The Professor rounds up a handful of interesting and informative gadget-related science stories from the week and presents them in an easily digestible liquid form.



Having trouble keeping your fingers, thumbs, or eyeballs on the pulse of modern science? Do you find yourself in the throes of panic due to misunderstandings in molecular goings-on? Did the latest aircar, split atom, or robotic insectoid go buzzing over your head before you had time to ready a response? Don't worry friends, The Professor is here to help. Though not an actual scientist, professor, or even a college graduate, he can help guide you through the cascading, complicated, and spasmodic visionary vistas of human invention and achievement as smoothly as a hot knife descending into softened butter.
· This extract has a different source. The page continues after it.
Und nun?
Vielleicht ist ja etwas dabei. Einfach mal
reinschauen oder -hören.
Scientists theorize that in addition to causing cancer and decreasing sperm count, cellphone radiation may also cause changes in your behavior. Researchers discovered that exposure to the typical electromagnetic radiation which cellphones give off caused test subjects to experience short-term bouts of insomnia, and could affect other brain functions to greater or lesser degrees. Finally you can blame your late mornings on something other than a night of heavy drinking.
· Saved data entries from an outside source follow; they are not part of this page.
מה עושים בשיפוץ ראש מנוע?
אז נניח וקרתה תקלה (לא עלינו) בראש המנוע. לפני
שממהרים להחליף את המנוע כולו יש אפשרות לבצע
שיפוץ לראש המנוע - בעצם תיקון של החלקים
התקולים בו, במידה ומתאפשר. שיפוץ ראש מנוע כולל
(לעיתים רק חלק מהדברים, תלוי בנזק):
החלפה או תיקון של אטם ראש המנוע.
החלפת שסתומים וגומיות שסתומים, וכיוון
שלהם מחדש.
Read - Mind Control by Cell Phone


Common flies may contribute to the robots of the future, thanks to their complex eyes. Scientists at the Naval Air Warfare Center and University of Wyoming have created a fiber-optic sensor which resembles the pest's eye structure. Apparently, the overlapping fields of view generated by a fly's compund-eye photoreceptors create a more thorough picture of its surroundings. Future droids might be able to use the data to build a more accurate image than the kind that can be gleaned with simple cameras or crazy hunches they get late at night.

Read - Flies' eyes could enhance robot vision


In the future, medical tests may be available in cheap and disposable "lab on a chip" solutions -- made of nothing but paper. Scientists at Harvard's Whitesides Research Group have created microfluidic testing technology which uses a hydrophobic polymer coating to direct fluid to separate "nodes" on a tiny scrap of paper. The design does away with expensive components from traditional testing equipment, and can help bring affordable medical diagnostics "to the masses."